RECORDS SHOWN >>
***

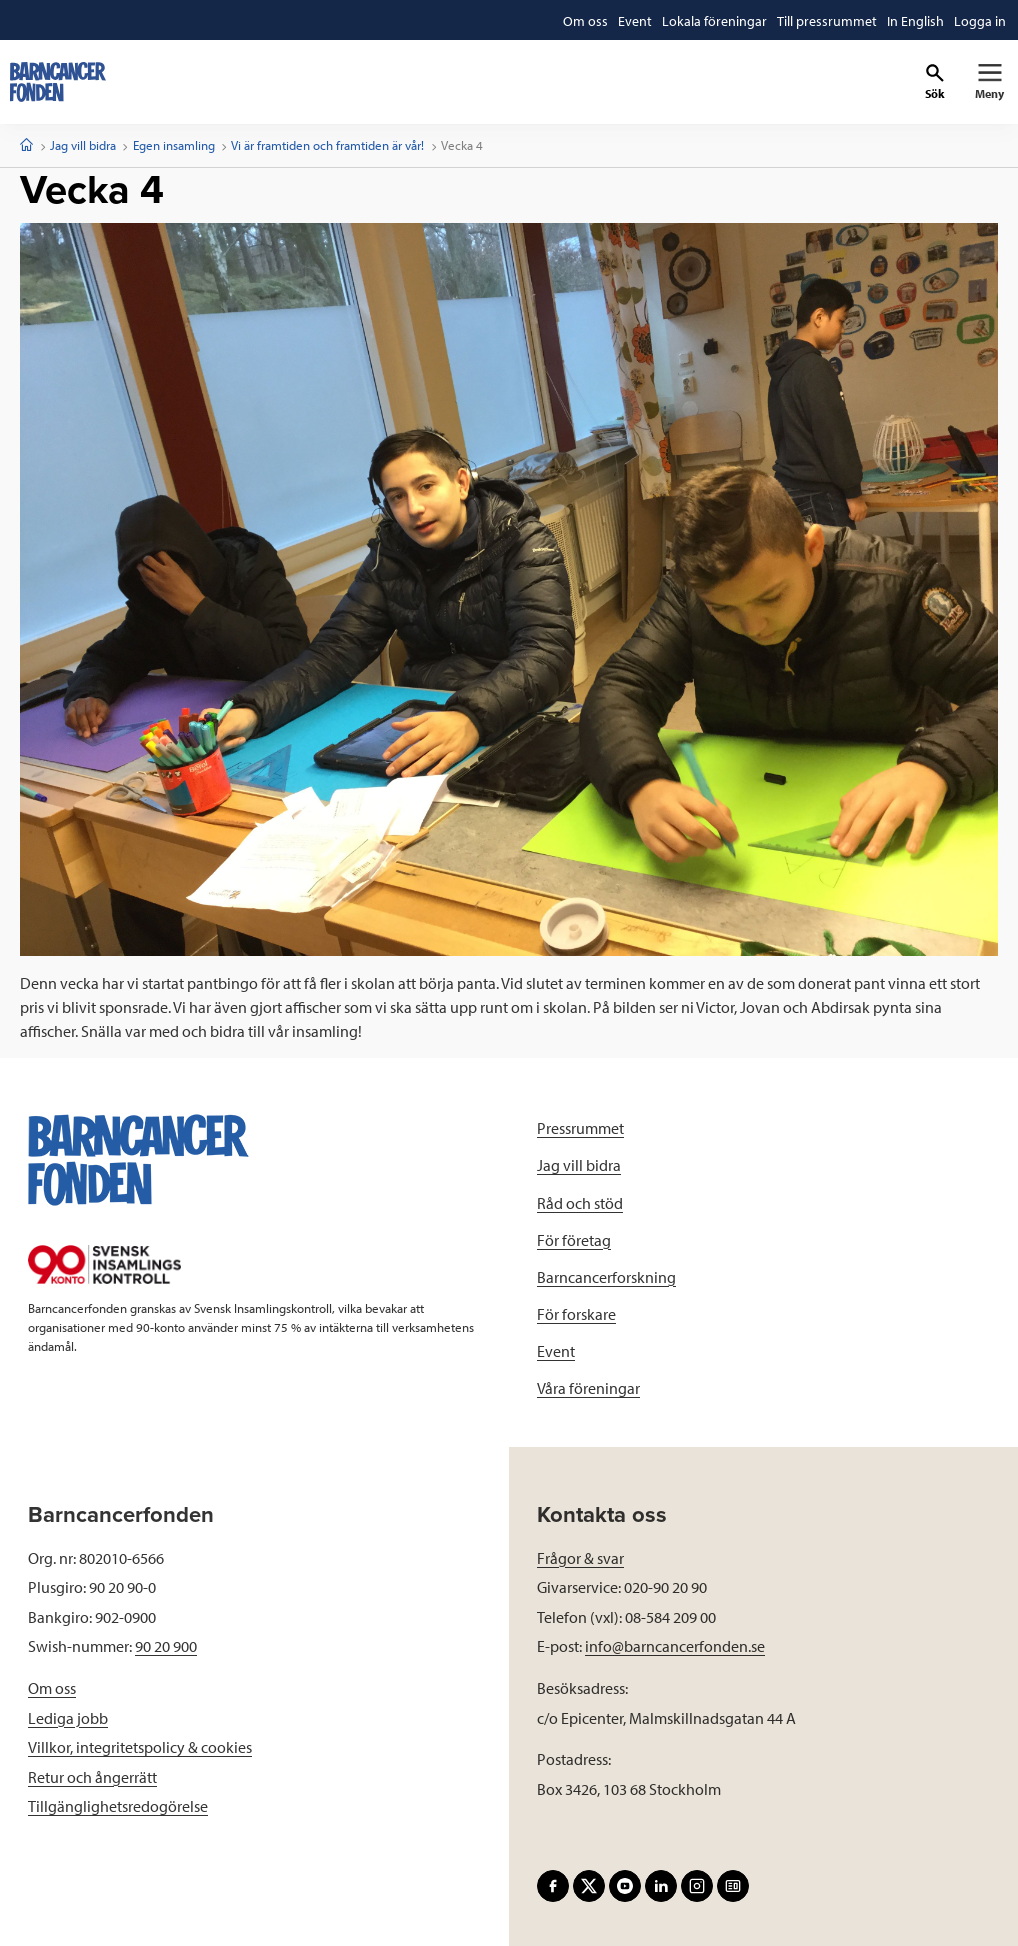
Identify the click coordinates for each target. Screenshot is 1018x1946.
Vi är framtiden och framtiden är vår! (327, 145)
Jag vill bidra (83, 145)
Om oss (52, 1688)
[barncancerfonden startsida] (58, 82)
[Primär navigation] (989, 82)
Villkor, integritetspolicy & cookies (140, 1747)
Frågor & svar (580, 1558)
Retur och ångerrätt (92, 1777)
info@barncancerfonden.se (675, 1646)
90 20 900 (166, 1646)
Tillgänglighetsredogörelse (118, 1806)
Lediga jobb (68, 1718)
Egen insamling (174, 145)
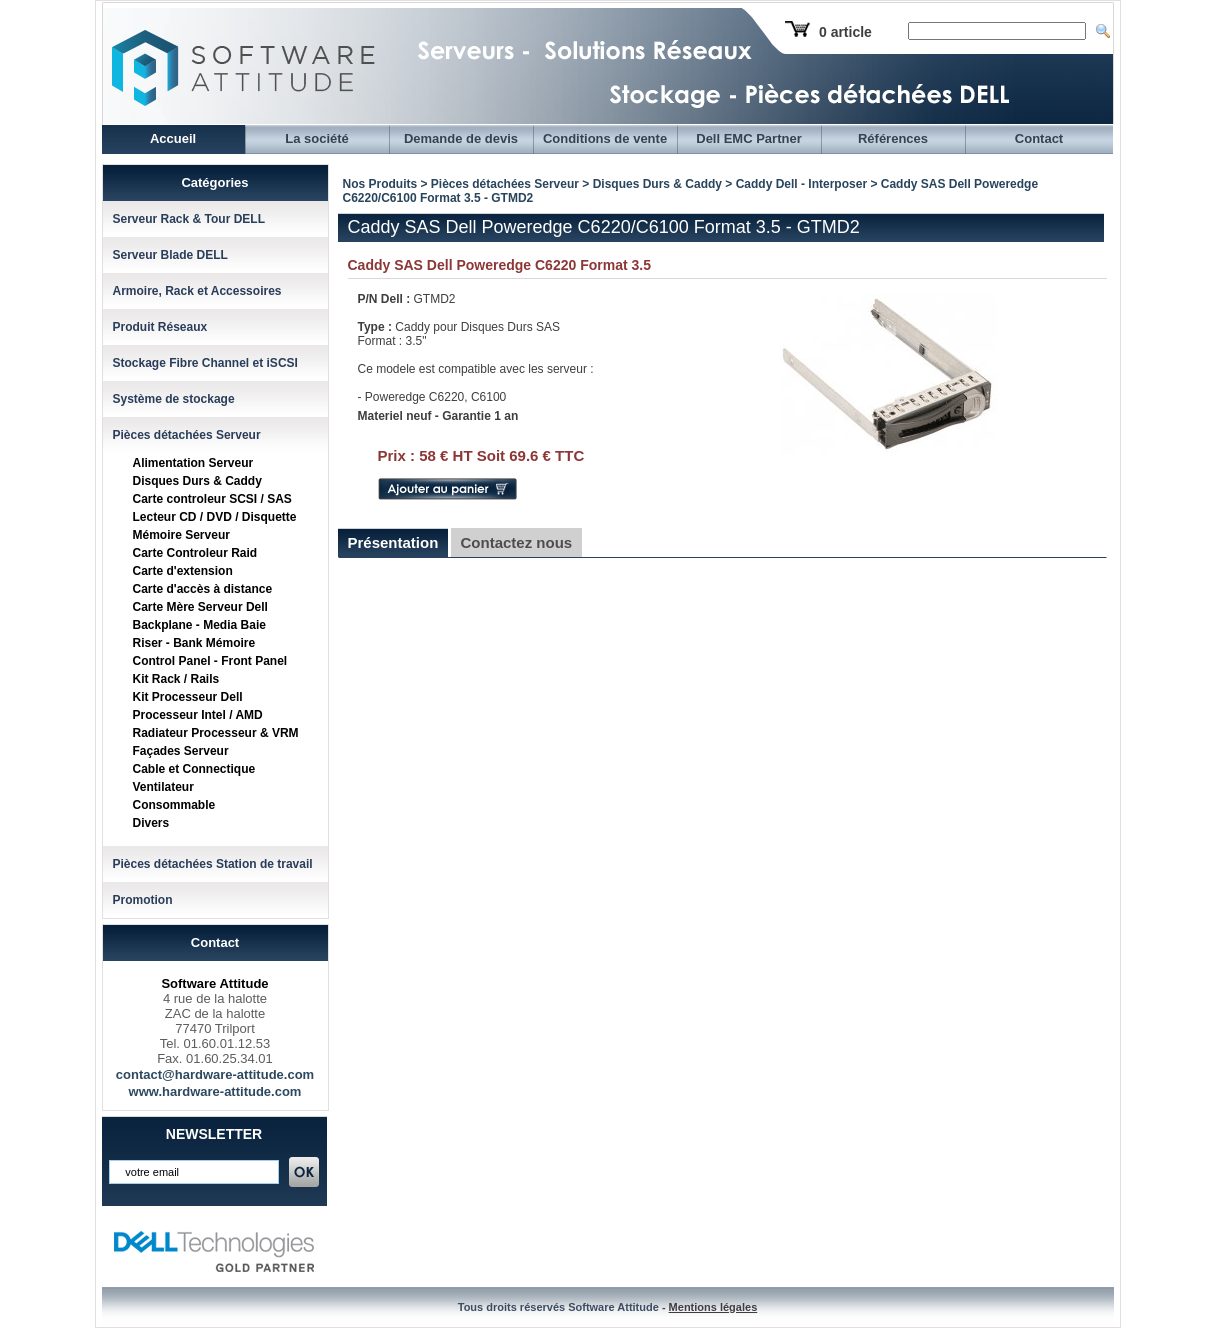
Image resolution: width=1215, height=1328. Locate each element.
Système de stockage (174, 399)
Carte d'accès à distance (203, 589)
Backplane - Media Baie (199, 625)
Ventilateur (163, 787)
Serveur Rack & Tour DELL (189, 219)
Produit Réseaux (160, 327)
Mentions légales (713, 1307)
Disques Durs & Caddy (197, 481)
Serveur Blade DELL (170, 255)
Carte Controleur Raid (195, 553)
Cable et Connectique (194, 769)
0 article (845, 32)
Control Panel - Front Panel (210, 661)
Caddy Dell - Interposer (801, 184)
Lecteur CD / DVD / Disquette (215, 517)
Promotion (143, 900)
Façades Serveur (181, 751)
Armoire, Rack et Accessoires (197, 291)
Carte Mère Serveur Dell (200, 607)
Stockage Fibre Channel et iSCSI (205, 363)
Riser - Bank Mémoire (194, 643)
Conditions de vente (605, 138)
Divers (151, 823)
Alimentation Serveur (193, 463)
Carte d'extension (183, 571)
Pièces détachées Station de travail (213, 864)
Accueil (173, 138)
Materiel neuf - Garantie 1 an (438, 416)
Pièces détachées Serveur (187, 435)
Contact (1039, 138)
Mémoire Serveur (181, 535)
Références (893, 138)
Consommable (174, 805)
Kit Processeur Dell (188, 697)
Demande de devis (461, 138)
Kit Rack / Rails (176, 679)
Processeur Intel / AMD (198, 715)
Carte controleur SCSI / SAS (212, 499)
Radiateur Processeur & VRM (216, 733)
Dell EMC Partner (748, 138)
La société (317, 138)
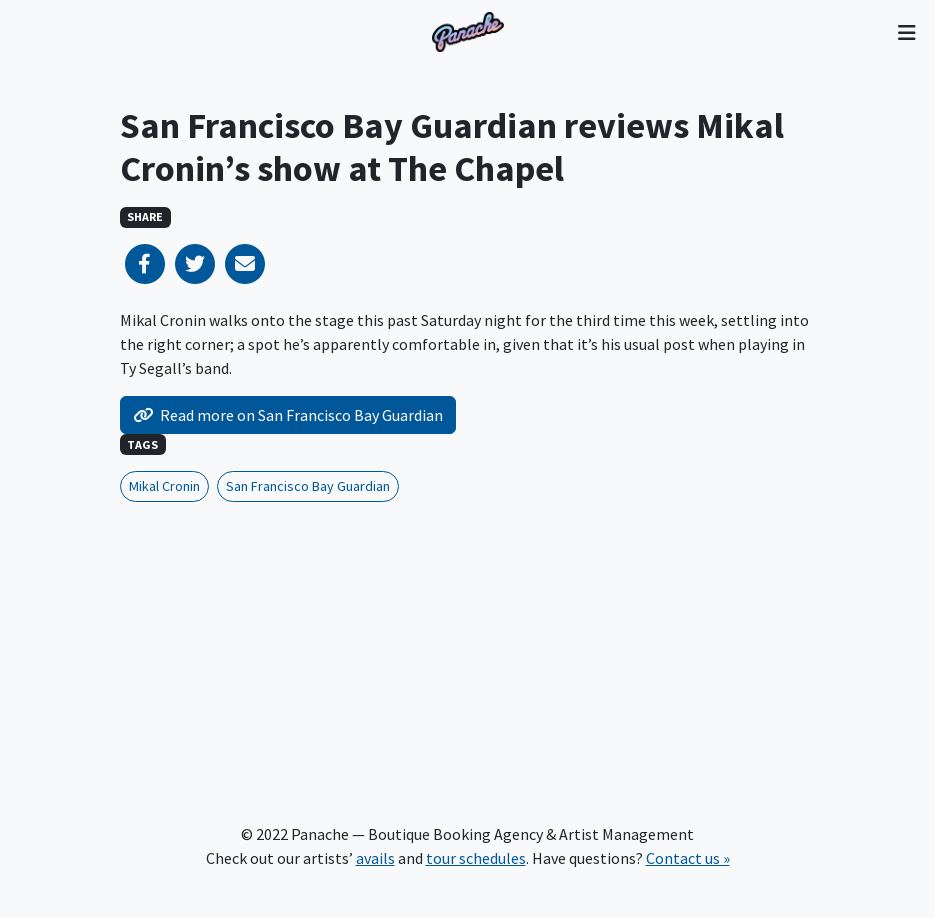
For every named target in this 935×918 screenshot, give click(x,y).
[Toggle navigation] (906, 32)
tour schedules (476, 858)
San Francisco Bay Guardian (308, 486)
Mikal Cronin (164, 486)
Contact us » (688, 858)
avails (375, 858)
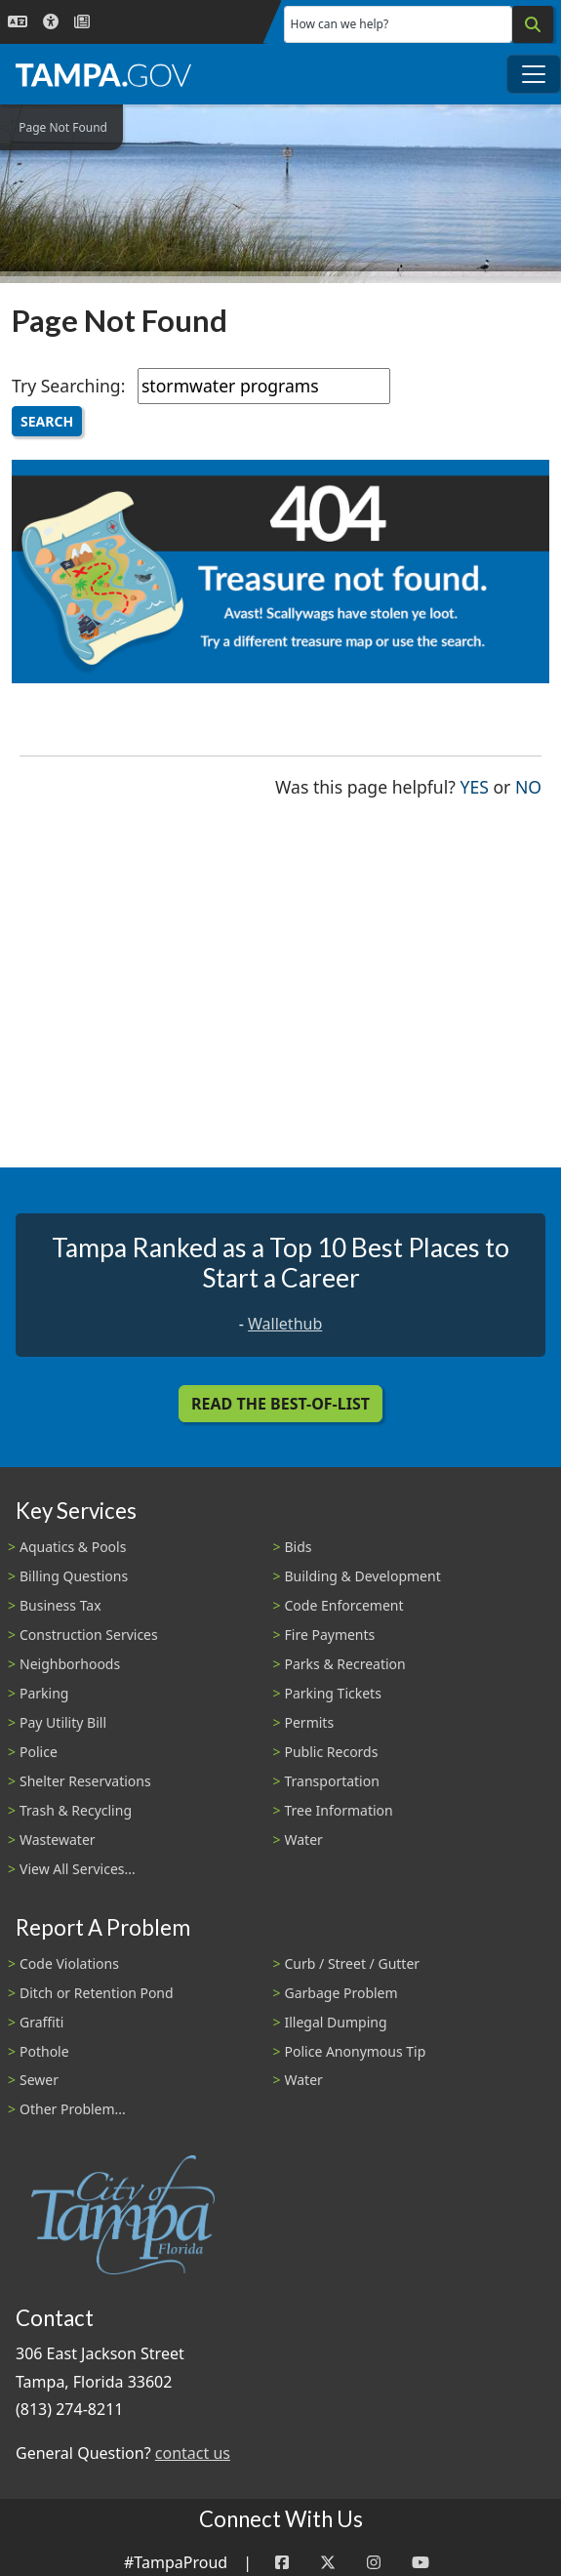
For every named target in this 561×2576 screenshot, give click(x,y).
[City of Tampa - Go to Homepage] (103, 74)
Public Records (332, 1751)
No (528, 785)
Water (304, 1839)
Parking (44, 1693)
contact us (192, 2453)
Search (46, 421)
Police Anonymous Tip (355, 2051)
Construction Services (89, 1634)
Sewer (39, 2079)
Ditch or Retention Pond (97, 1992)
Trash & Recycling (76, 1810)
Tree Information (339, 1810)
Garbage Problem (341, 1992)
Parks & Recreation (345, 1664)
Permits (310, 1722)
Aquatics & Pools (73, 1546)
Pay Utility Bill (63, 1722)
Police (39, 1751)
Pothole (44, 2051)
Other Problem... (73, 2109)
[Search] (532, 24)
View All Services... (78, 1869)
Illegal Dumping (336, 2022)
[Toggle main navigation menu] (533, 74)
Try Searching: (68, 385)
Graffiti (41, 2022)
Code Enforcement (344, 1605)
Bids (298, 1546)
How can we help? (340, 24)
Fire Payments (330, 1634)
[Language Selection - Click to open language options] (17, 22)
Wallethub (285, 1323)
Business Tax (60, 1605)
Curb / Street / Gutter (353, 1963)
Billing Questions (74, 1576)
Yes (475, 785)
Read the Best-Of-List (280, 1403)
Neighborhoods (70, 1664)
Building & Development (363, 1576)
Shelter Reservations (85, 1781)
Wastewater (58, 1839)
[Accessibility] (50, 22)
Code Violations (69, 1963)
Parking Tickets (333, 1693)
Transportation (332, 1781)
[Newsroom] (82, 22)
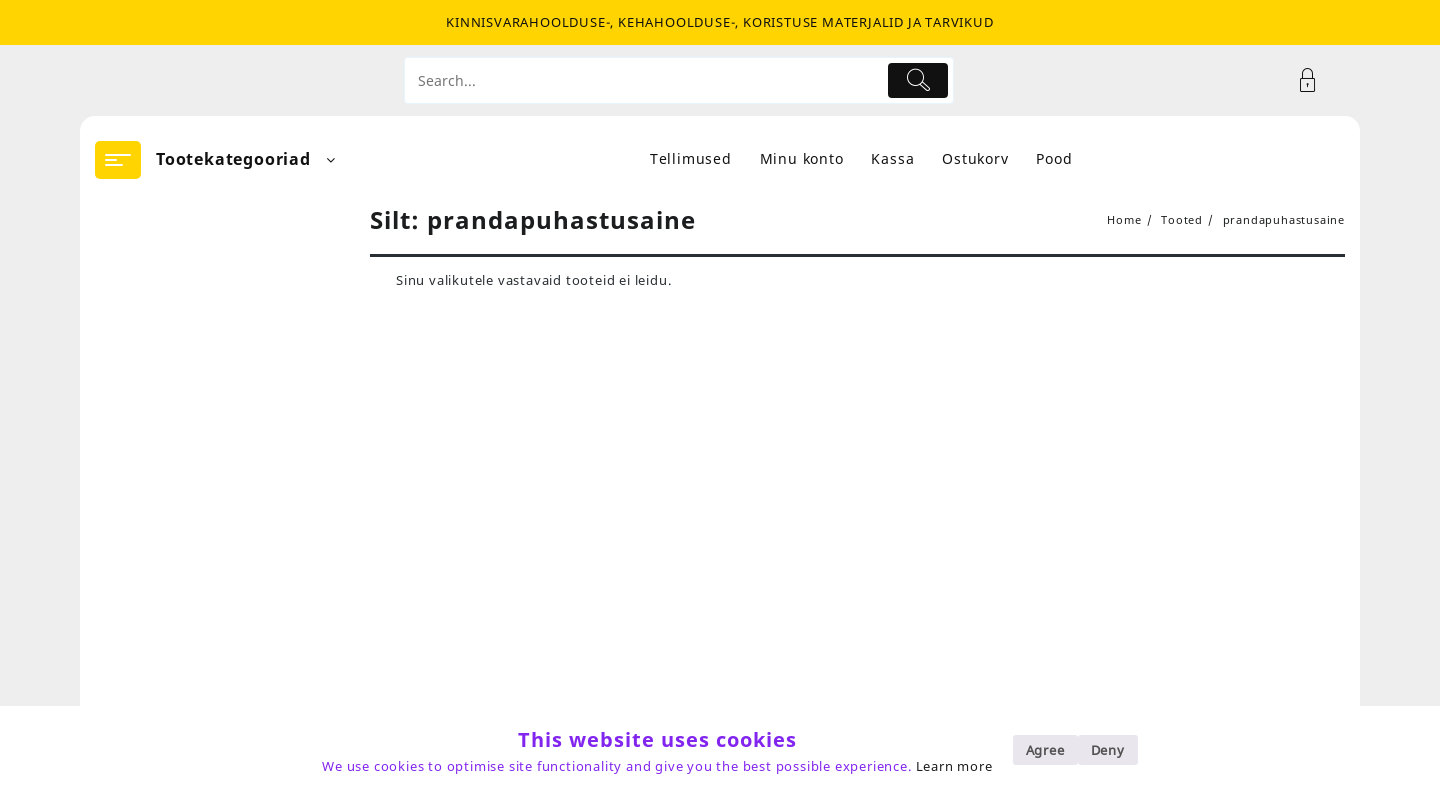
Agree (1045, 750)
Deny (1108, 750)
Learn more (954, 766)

***

TASK GOAL >> Omitting the pictures, copy each record above exactly as it stands.

RESPONSE AREA >>
Identify the click coordinates for each target. Screenshot is 1018x1946.
Vi är framtiden och framtiden är vår! (327, 145)
Jag vill bidra (83, 145)
Om oss (52, 1688)
[barncancerfonden startsida] (58, 82)
[Primär navigation] (989, 82)
Villkor, integritetspolicy & cookies (140, 1747)
Frågor & svar (580, 1558)
Retur och ångerrätt (92, 1777)
info@barncancerfonden.se (675, 1646)
90 20 900 (166, 1646)
Tillgänglighetsredogörelse (118, 1806)
Lediga jobb (68, 1718)
Egen insamling (174, 145)
Image resolution: width=1215, height=1328. Locate each element.
Système de stockage (174, 399)
Carte d'accès à distance (203, 589)
Backplane - Media Baie (199, 625)
Ventilateur (163, 787)
Serveur Rack & Tour DELL (189, 219)
Produit Réseaux (160, 327)
Mentions légales (713, 1307)
Disques Durs & Caddy (197, 481)
Serveur Blade DELL (170, 255)
Carte Controleur Raid (195, 553)
Cable et Connectique (194, 769)
0 article (845, 32)
Control Panel - Front Panel (210, 661)
Caddy Dell - Interposer (801, 184)
Lecteur CD / DVD / Disquette (215, 517)
Promotion (143, 900)
Façades Serveur (181, 751)
Armoire, Rack et Accessoires (197, 291)
Carte Mère Serveur Dell (200, 607)
Stockage Fibre Channel et iSCSI (205, 363)
Riser - Bank Mémoire (194, 643)
Conditions de vente (605, 138)
Divers (151, 823)
Alimentation Serveur (193, 463)
Carte d'extension (183, 571)
Pièces détachées Station de travail (213, 864)
Accueil (173, 138)
Materiel neuf - Garantie 1 an (438, 416)
Pièces détachées Serveur (187, 435)
Contact (1039, 138)
Mémoire Serveur (181, 535)
Références (893, 138)
Consommable (174, 805)
Kit Processeur Dell (188, 697)
Demande de devis (461, 138)
Kit Rack / Rails (176, 679)
Processeur Intel / AMD (198, 715)
Carte controleur SCSI / SAS (212, 499)
Radiateur Processeur & VRM (216, 733)
Dell EMC Partner (748, 138)
La société (317, 138)
For every named target in this 935×918 screenshot, give click(x,y).
[Toggle navigation] (906, 32)
tour schedules (476, 858)
San Francisco Bay Guardian (308, 486)
Mikal Cronin (164, 486)
Contact us » (688, 858)
avails (375, 858)
For every named target in this 561×2576 screenshot, give click(x,y).
[City of Tampa - Go to Homepage] (103, 74)
Public Records (332, 1751)
No (528, 785)
Water (304, 1839)
Parking (44, 1693)
contact us (192, 2453)
Search (46, 421)
Police Anonymous Tip (355, 2051)
Construction Services (89, 1634)
Sewer (39, 2079)
Ditch or Retention Pond (97, 1992)
Trash & Recycling (76, 1810)
Tree Information (339, 1810)
Garbage Problem (341, 1992)
Parks & Recreation (345, 1664)
Permits (310, 1722)
Aquatics & Pools (73, 1546)
Pay Utility Bill (63, 1722)
Police (39, 1751)
Pothole (44, 2051)
Other Problem... (73, 2109)
[Search] (532, 24)
View All Services... (78, 1869)
Illegal Dumping (336, 2022)
[Toggle main navigation menu] (533, 74)
Try Searching: (68, 385)
Graffiti (41, 2022)
Code Enforcement (344, 1605)
Bids (298, 1546)
How can we help? (340, 24)
Fire Payments (330, 1634)
[Language Selection - Click to open language options] (17, 22)
Wallethub (285, 1323)
Business Tax (60, 1605)
Curb / Street / Gutter (353, 1963)
Billing Questions (74, 1576)
Yes (475, 785)
Read the Best-Of-List (280, 1403)
Neighborhoods (70, 1664)
Building & Development (363, 1576)
Shelter Reservations (85, 1781)
Wastewater (58, 1839)
[Accessibility] (50, 22)
Code Violations (69, 1963)
Parking Tickets (333, 1693)
Transportation (332, 1781)
[Newsroom] (82, 22)
Agree (1045, 750)
Deny (1108, 750)
Learn more (954, 766)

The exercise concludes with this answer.